Mi manca la possibilità di poter vivere la giornata in maniera totale, interagire pienamente con la città, con la natura, sentirmi parte di una pluralità di persone che concorrono a rendere viva la città stessa. Essere parte attiva della società, camminare, guardare, girarmi attorno e continuare ad ammirare i luoghi. Mi manca il contatto con le persone. Mi mancano le cose semplici di tutti i giorni, quelle che prima consideravo scontate, solo adesso mi rendo conto di quanto siano importanti. Questo periodo storico ci sta facendo riflettere sul vero senso della parola libertà, penso che la mancanza di libertà non sia soltanto motoria ma anche mentale. Credo che quello che stiamo vivendo non è un buon periodo a livello creativo; anche la mente risente in modo negativo di questa situazione anomala, questo è preoccupante. Per chi come me lavora nel mondo della creatività, il fatto di non essere liberi mentalmente costituisce un problema importante: se la mente è influenzata negativamente da quello che sta succedendo anche la produzione artistica lo avverte, è inevitabile. La mia attività in questo periodo è legata quasi totalmente al ricamo di alcuni disegni realizzati in passato, c’è poco da pensare o da inventare, erano opere ormai fatte, è soprattutto un lavoro manuale e poco concettuale.

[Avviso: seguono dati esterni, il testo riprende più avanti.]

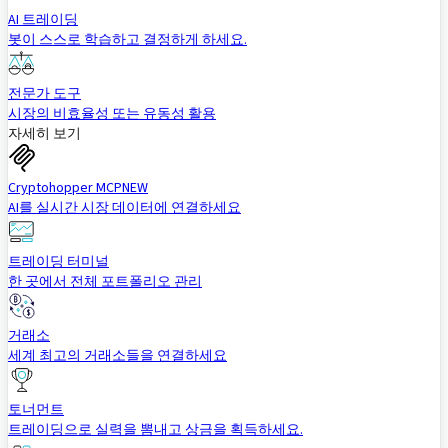
AI 트레이딩
봇이 스스로 학습하고 결정하게 하세요.
전문가 도구
시장의 비효율성 또는 유동성 활용
자세히 보기
Cryptohopper MCP
NEW
AI를 실시간 시장 데이터에 연결하세요
트레이딩 터미널
한 곳에서 전체 포트폴리오 관리
거래소
세계 최고의 거래소들을 연결하세요
토너먼트
트레이딩으로 실력을 뽐내고 상금을 획득하세요.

Il ricamo in questo periodo mi aiuta molto a non riflettere su altro.

Sembra tutto un po’ assurdo. Fiction. Reality. Un tuo film: qualche battuta. Oltre.

Il film Contagion del 2011 è incredibile, il regista Steven Soderbergh aveva previsto tutto, raccontava una storia di pandemia globale che ha tristi assonanze con quanto stiamo vivendo nel 2020. L’ho visto un po’ di anni addietro, oggi mi tornano in mente quelle immagini, devo dire che ci sono tantissime analogie con il virus Covid-19, in Contagion il nome del virus è MEV-1. Lo sceneggiatore del film, Scott Z. Burns, intervistato recentemente ha dichiarato: ”Gli scienziati con cui ho parlato all’epoca, e ce n’erano molti, avevano detto tutti che si trattava di capire quando e non se sarebbe successo nella realtà quello che accade nel film”. Evito di anticipare il finale in quanto invito i lettori a guardare questo film profetico, con l’auspicio che l’emergenza Covid-19 termini al più presto come è successo con MEV-1. Contagion è l’ennesima conferma che la mente creativa spesso riesce a concretizzare con largo anticipo, attraverso differenti medium, quello che forse succederà.